The computer monitoring my sleep was right next to my bed, and thus poor Dr. Markello spent the night camped out at my bedside. I honestly wasn’t sure if I could sleep with him there. It was hard enough in the sleep lab knowing that some camera was watching you. Would I be able to sleep with an actual person sitting there watching me? But as it turned out, it wasn’t that tough.
I’ve gotten to know Dr. Markello pretty well and I feel very comfortable with him. I trust him. Thus, when I woke up fighting the CPAP, or twisted up in the wires etc. it was somehow comforting to see someone you trusted help you get out of bed and then tuck you back in again (re-hooking up all the wires is what I mean by that.) When I did the sleep study at the hospital at home, it took forever to fall back asleep when I woke up. I kept thinking about that camera watching me. Perhaps because I was in familiar surroundings with familiar people, it wasn’t so hard.
The thing is it felt like I had to get up to pee every few hours. I don’t do that at home. But, since they measure the volume of your pee at NIH, and I always arrive dehydrated and dry as a bone, I’m always sucking down lots of water to turn in a good performance. Grin! It always catches up with me at night.
By the morning the data we’d collected was so/so. Not all the connections had survived the night. But, Dr. Markello, now determined to get this figured out and having seen me struggle with sleep for a night, decided we’d make another go of it. He somehow made connections with Jackie, a woman to whom we both now owe a big debt. She’s the head technician in the sleep lab, and she agreed to stay late to hook up the wires and perhaps show Dr. Markello a few of her tricks.
Dr. Markello was such a trooper. When the favors were called in to get me the MRI, it meant that we were risking missing Jackie. So, Dr. Markello came with me to the MRI so we could immediately go the sleep lab. It turns out the glue they use to attach the wires really isn’t so bad and comes out pretty easily.
The second night we got much better data – or so I hear.
Dr. Markello has this way of gently laying down the law and giving you a bit of a lecture that doesn’t seem so much like a finger wagging lecture.
I’d always assumed the CPAP was a total waste because I find the mask so annoying (and I’ve tried every type of mask out there. I have a mask collection to prove it.) Are you really getting any sleep if you wake up every hour? I felt like I was better off to not use it and at least get through the night. When the fatigue would get really bad, I’d give the CPAP another shot, and always got frustrated.

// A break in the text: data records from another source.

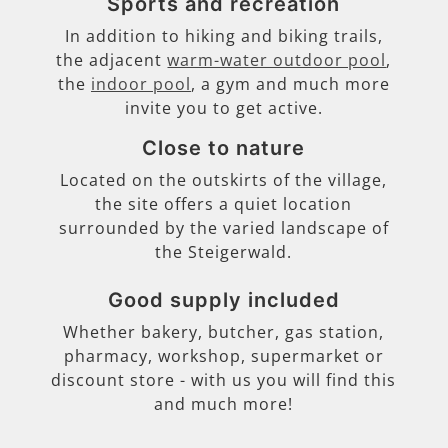
Sports and recreation
In addition to hiking and biking trails,
the adjacent
warm-water outdoor pool
,
the
indoor pool
, a gym and much more
invite you to get active.
Close to nature
Located on the outskirts of the village,
the site offers a quiet location
surrounded by the varied landscape of
the Steigerwald.
Good supply included
Whether bakery, butcher, gas station,
pharmacy, workshop, supermarket or
discount store - with us you will find this
and much more!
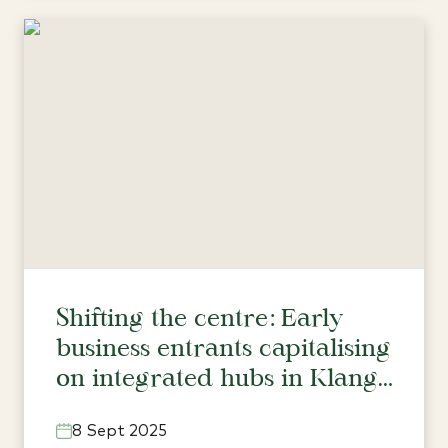
Shifting the centre: Early
business entrants capitalising
on integrated hubs in Klang
Valley’s north
8 Sept 2025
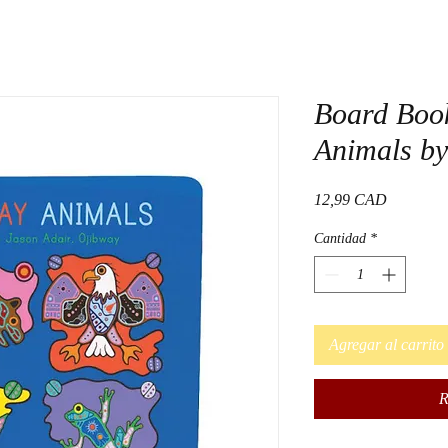
Board Boo
Animals by
Precio
12,99 CAD
Cantidad
*
Agregar al carrito
R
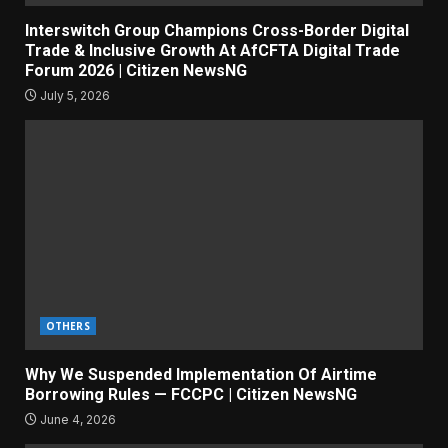
Interswitch Group Champions Cross-Border Digital
Trade & Inclusive Growth At AfCFTA Digital Trade
Forum 2026 | Citizen NewsNG
July 5, 2026
OTHERS
Why We Suspended Implementation Of Airtime
Borrowing Rules — FCCPC | Citizen NewsNG
June 4, 2026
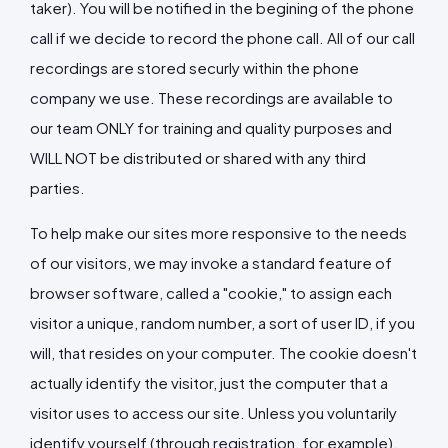
taker). You will be notified in the begining of the phone
call if we decide to record the phone call. All of our call
recordings are stored securly within the phone
company we use. These recordings are available to
our team ONLY for training and quality purposes and
WILL NOT be distributed or shared with any third
parties.
To help make our sites more responsive to the needs
of our visitors, we may invoke a standard feature of
browser software, called a "cookie," to assign each
visitor a unique, random number, a sort of user ID, if you
will, that resides on your computer. The cookie doesn't
actually identify the visitor, just the computer that a
visitor uses to access our site. Unless you voluntarily
identify yourself (through registration, for example),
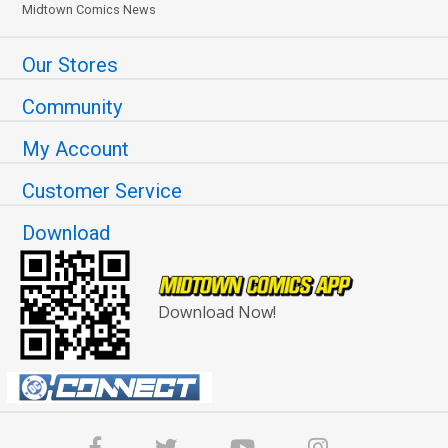
Midtown Comics News
Our Stores
Community
My Account
Customer Service
Download
Download Now!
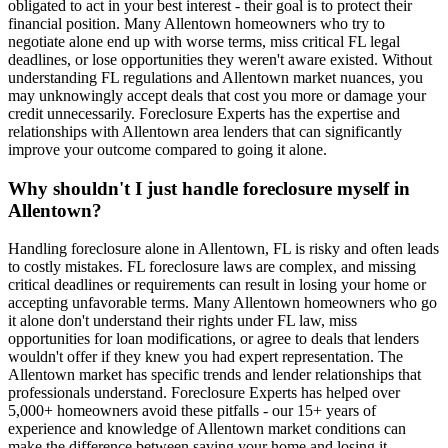
obligated to act in your best interest - their goal is to protect their
financial position. Many Allentown homeowners who try to
negotiate alone end up with worse terms, miss critical FL legal
deadlines, or lose opportunities they weren't aware existed. Without
understanding FL regulations and Allentown market nuances, you
may unknowingly accept deals that cost you more or damage your
credit unnecessarily. Foreclosure Experts has the expertise and
relationships with Allentown area lenders that can significantly
improve your outcome compared to going it alone.
Why shouldn't I just handle foreclosure myself in
Allentown?
Handling foreclosure alone in Allentown, FL is risky and often leads
to costly mistakes. FL foreclosure laws are complex, and missing
critical deadlines or requirements can result in losing your home or
accepting unfavorable terms. Many Allentown homeowners who go
it alone don't understand their rights under FL law, miss
opportunities for loan modifications, or agree to deals that lenders
wouldn't offer if they knew you had expert representation. The
Allentown market has specific trends and lender relationships that
professionals understand. Foreclosure Experts has helped over
5,000+ homeowners avoid these pitfalls - our 15+ years of
experience and knowledge of Allentown market conditions can
make the difference between saving your home and losing it.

Dr. Markello assures me, however, that the sleep I get with the mask, no matter how fretful, is better than the sleep I’m evidently not getting without it.
So, appreciative of all the effort it took to uncover this information, and an image of Dr. Markello passed out at the computer, his head conked on the table in the middle of the night, I’m approaching the wretched CPAP machine with a new resolve to stick it out. I’m trying. I really am – not with much success so far admittedly, but I’m hanging in there.
Frankly, if I don’t kick this fatigue issue, so many of my other issues don’t have a chance. I can’t eat well, lose weight, lower my blood pressure, and keep gainful employment if I don’t stop falling asleep.